Erased de Kooning was the first major work of Rauschenberg's career, and it showed many of the qualities for which he would eventually become known: a paradoxical originality (or perhaps an original paradoxicalness), energy, iconoclasm, unerring instinct. There have been a lot of artists who have used art to assault art's own verities, but few of them did so as gracefully and cheerfully as Rauschenberg. He was often joking, in a peculiar Zen-ish way that he shared with his friend John Cage, and he was almost always having fun, but he was never bullshitting.

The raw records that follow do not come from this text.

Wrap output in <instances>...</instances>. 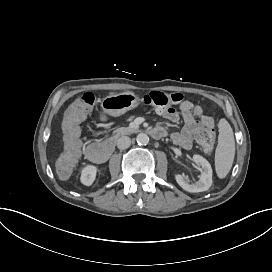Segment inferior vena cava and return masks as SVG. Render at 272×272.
I'll return each instance as SVG.
<instances>
[{
    "label": "inferior vena cava",
    "mask_w": 272,
    "mask_h": 272,
    "mask_svg": "<svg viewBox=\"0 0 272 272\" xmlns=\"http://www.w3.org/2000/svg\"><path fill=\"white\" fill-rule=\"evenodd\" d=\"M131 144V139L128 136H122L117 141V147L119 149H127Z\"/></svg>",
    "instance_id": "602c4592"
}]
</instances>
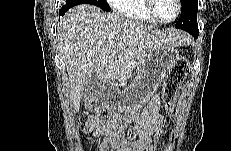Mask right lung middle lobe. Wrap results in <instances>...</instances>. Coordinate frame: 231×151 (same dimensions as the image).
Returning a JSON list of instances; mask_svg holds the SVG:
<instances>
[{
  "label": "right lung middle lobe",
  "mask_w": 231,
  "mask_h": 151,
  "mask_svg": "<svg viewBox=\"0 0 231 151\" xmlns=\"http://www.w3.org/2000/svg\"><path fill=\"white\" fill-rule=\"evenodd\" d=\"M78 1V3H76L75 5H79V4H91V5H95L99 8H101L104 11H110V7L107 4L106 0H76ZM66 3L69 1H65ZM65 5V4H64Z\"/></svg>",
  "instance_id": "dd1d6c3e"
}]
</instances>
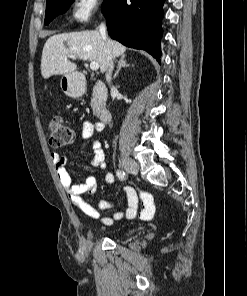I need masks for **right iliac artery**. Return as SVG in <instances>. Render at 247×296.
Returning a JSON list of instances; mask_svg holds the SVG:
<instances>
[{
  "label": "right iliac artery",
  "mask_w": 247,
  "mask_h": 296,
  "mask_svg": "<svg viewBox=\"0 0 247 296\" xmlns=\"http://www.w3.org/2000/svg\"><path fill=\"white\" fill-rule=\"evenodd\" d=\"M117 176L120 180H125L126 179V174L122 170H117Z\"/></svg>",
  "instance_id": "1"
}]
</instances>
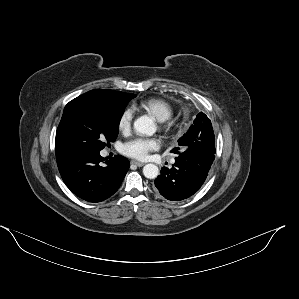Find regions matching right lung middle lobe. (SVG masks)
<instances>
[{
	"label": "right lung middle lobe",
	"mask_w": 299,
	"mask_h": 299,
	"mask_svg": "<svg viewBox=\"0 0 299 299\" xmlns=\"http://www.w3.org/2000/svg\"><path fill=\"white\" fill-rule=\"evenodd\" d=\"M135 96L122 92L111 99H82L68 103L56 133L64 149L72 155L101 151L115 141L124 108Z\"/></svg>",
	"instance_id": "dd1d6c3e"
}]
</instances>
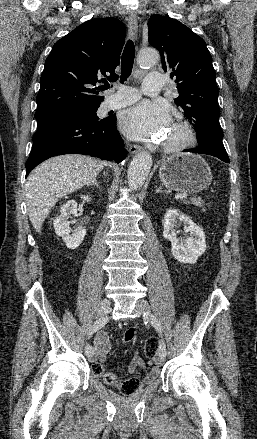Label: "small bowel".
I'll return each mask as SVG.
<instances>
[{"instance_id": "c3829d8e", "label": "small bowel", "mask_w": 257, "mask_h": 439, "mask_svg": "<svg viewBox=\"0 0 257 439\" xmlns=\"http://www.w3.org/2000/svg\"><path fill=\"white\" fill-rule=\"evenodd\" d=\"M94 352L96 359L104 360L111 348L110 338L105 331H100L93 341ZM146 364L143 359L135 353L129 363V372L133 375L140 374L146 368ZM149 371L142 378V383L150 384L159 374V368L155 361L148 363Z\"/></svg>"}]
</instances>
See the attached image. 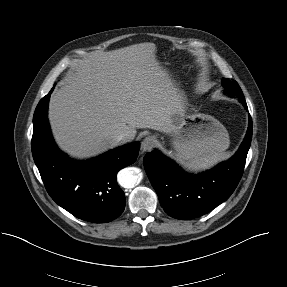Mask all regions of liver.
Listing matches in <instances>:
<instances>
[{"label": "liver", "instance_id": "6515ba94", "mask_svg": "<svg viewBox=\"0 0 287 287\" xmlns=\"http://www.w3.org/2000/svg\"><path fill=\"white\" fill-rule=\"evenodd\" d=\"M154 43L76 60L53 92L48 117L59 147L83 159L134 139L137 128L170 134L185 113V94L159 64Z\"/></svg>", "mask_w": 287, "mask_h": 287}]
</instances>
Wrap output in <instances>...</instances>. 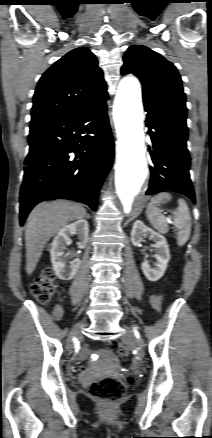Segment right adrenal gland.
Listing matches in <instances>:
<instances>
[{
	"mask_svg": "<svg viewBox=\"0 0 212 438\" xmlns=\"http://www.w3.org/2000/svg\"><path fill=\"white\" fill-rule=\"evenodd\" d=\"M86 218L89 219V218H90V215H89V214H86Z\"/></svg>",
	"mask_w": 212,
	"mask_h": 438,
	"instance_id": "2a0ac1e0",
	"label": "right adrenal gland"
}]
</instances>
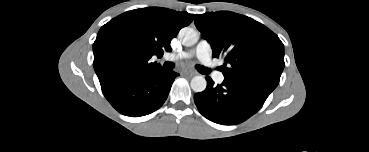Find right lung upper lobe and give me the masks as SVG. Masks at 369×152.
<instances>
[{"label": "right lung upper lobe", "instance_id": "1", "mask_svg": "<svg viewBox=\"0 0 369 152\" xmlns=\"http://www.w3.org/2000/svg\"><path fill=\"white\" fill-rule=\"evenodd\" d=\"M193 18L187 12L149 7L125 12L102 26L93 44V65L101 88L134 74L162 69L149 59L170 51L171 40Z\"/></svg>", "mask_w": 369, "mask_h": 152}]
</instances>
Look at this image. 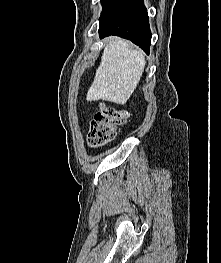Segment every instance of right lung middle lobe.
Masks as SVG:
<instances>
[{"label":"right lung middle lobe","mask_w":221,"mask_h":263,"mask_svg":"<svg viewBox=\"0 0 221 263\" xmlns=\"http://www.w3.org/2000/svg\"><path fill=\"white\" fill-rule=\"evenodd\" d=\"M113 0H101L103 11L112 3Z\"/></svg>","instance_id":"obj_1"}]
</instances>
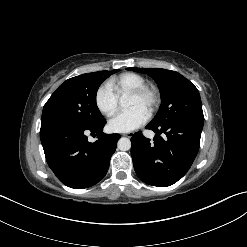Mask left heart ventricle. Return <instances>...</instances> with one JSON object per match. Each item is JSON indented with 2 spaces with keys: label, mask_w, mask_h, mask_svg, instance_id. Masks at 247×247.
<instances>
[{
  "label": "left heart ventricle",
  "mask_w": 247,
  "mask_h": 247,
  "mask_svg": "<svg viewBox=\"0 0 247 247\" xmlns=\"http://www.w3.org/2000/svg\"><path fill=\"white\" fill-rule=\"evenodd\" d=\"M147 100L146 99H139L136 97L129 96L127 98V107L132 108V107H141L145 111H147Z\"/></svg>",
  "instance_id": "obj_1"
}]
</instances>
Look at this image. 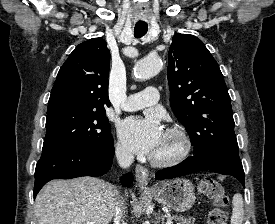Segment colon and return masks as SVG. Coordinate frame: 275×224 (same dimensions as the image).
<instances>
[{
    "label": "colon",
    "mask_w": 275,
    "mask_h": 224,
    "mask_svg": "<svg viewBox=\"0 0 275 224\" xmlns=\"http://www.w3.org/2000/svg\"><path fill=\"white\" fill-rule=\"evenodd\" d=\"M200 195L211 199L215 208L209 213L208 224H227L225 207L228 204V196L223 186L212 178H205L197 185Z\"/></svg>",
    "instance_id": "1"
}]
</instances>
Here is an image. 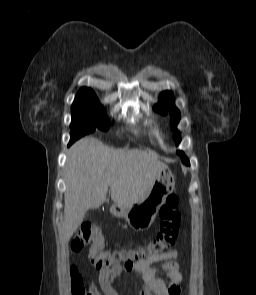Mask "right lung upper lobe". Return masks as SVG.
Wrapping results in <instances>:
<instances>
[{"label":"right lung upper lobe","instance_id":"obj_1","mask_svg":"<svg viewBox=\"0 0 256 295\" xmlns=\"http://www.w3.org/2000/svg\"><path fill=\"white\" fill-rule=\"evenodd\" d=\"M88 100L98 101V98L92 89L83 87L78 91L77 96H76L73 103L81 102V101H88Z\"/></svg>","mask_w":256,"mask_h":295}]
</instances>
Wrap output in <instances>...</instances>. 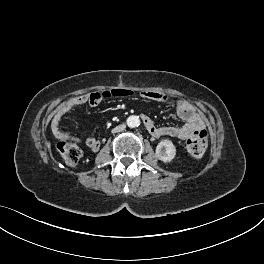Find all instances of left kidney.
Segmentation results:
<instances>
[{"instance_id":"5707ae66","label":"left kidney","mask_w":264,"mask_h":264,"mask_svg":"<svg viewBox=\"0 0 264 264\" xmlns=\"http://www.w3.org/2000/svg\"><path fill=\"white\" fill-rule=\"evenodd\" d=\"M156 155L163 162H170L175 158L176 147L172 141L164 139L156 147Z\"/></svg>"}]
</instances>
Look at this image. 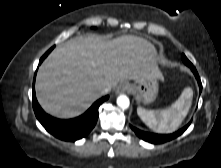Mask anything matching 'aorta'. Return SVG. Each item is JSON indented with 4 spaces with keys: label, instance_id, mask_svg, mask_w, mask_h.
Masks as SVG:
<instances>
[{
    "label": "aorta",
    "instance_id": "obj_1",
    "mask_svg": "<svg viewBox=\"0 0 221 168\" xmlns=\"http://www.w3.org/2000/svg\"><path fill=\"white\" fill-rule=\"evenodd\" d=\"M117 105L122 109H127L130 105L129 98L126 95H120L117 98Z\"/></svg>",
    "mask_w": 221,
    "mask_h": 168
}]
</instances>
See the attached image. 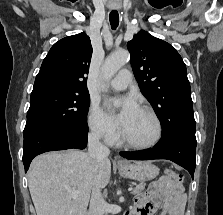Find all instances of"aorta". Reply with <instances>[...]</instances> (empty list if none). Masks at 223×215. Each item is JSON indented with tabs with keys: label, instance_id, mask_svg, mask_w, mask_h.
<instances>
[{
	"label": "aorta",
	"instance_id": "aorta-1",
	"mask_svg": "<svg viewBox=\"0 0 223 215\" xmlns=\"http://www.w3.org/2000/svg\"><path fill=\"white\" fill-rule=\"evenodd\" d=\"M130 60V54L127 50H116L111 56H108L104 60V64L101 66L100 74L103 82H109L116 72L125 66ZM102 92H108L107 86H101Z\"/></svg>",
	"mask_w": 223,
	"mask_h": 215
}]
</instances>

It would take me another 10 pages to begin to describe everything else that Rauschenberg came up with: the combines (painter-ish, sculpture-ish assemblies of found materials), photo-transfer drawings, sets and costumes for Merce Cunningham's dance company, and the famous "9 Evenings: Theatre and Engineering" of 1966, a wildly experimental performance festival that Rauschenberg put together with an engineer from Bell Labs named Billy Kluver, and which, with only a little stretching, can be seen as a precursor of everything from video art to Nintendo's Wii.
Rauschenberg was wildly prolific; the drops from the sprinkler landed where they would. Even he couldn't keep track of them all. At one point I asked him how many artworks he'd made in his lifetime. "Maybe 3,000," he answered. "Maybe 5,000. Maybe many more." But if you were to challenge anyone with a reasonable grasp of 20th-century art history to name some, I doubt they'd be able to come up with more than five or six. He was a very rare thing: the great artist who made few great artworks.
I don't think he would mind the characterization: He always preferred the process to the result, the inventiveness to the invention, the gesture to the meaning. There was a wall in one room of his house in Captiva where he kept his own collection of other people's artworks. It was almost all ephemera—little scraps of paper with passing marks made on them, mostly by his friends. But what friends and what ephemera: There was a small drawing by Cy Twombly, a round cardboard coaster from the Cedar Bar upon which de Kooning had doodled one night, and, loveliest of all, a sheet of lined school notebook paper that Jasper Johns had used to sketch an American flag, an early study for one of the greatest paintings of the 20th century. ("Jasper never could draw a straight line freehand," Rauschenberg told me.) It was clear that he'd rather have had those fugitive pieces than their corresponding masterpieces. He thought of art not as a monument but as the record of a passing moment. I suspect he knew, too, how melancholy an idea that can be. That's the thing about moments: They pass. And now Rauschenberg has as well, and there's that much more to miss.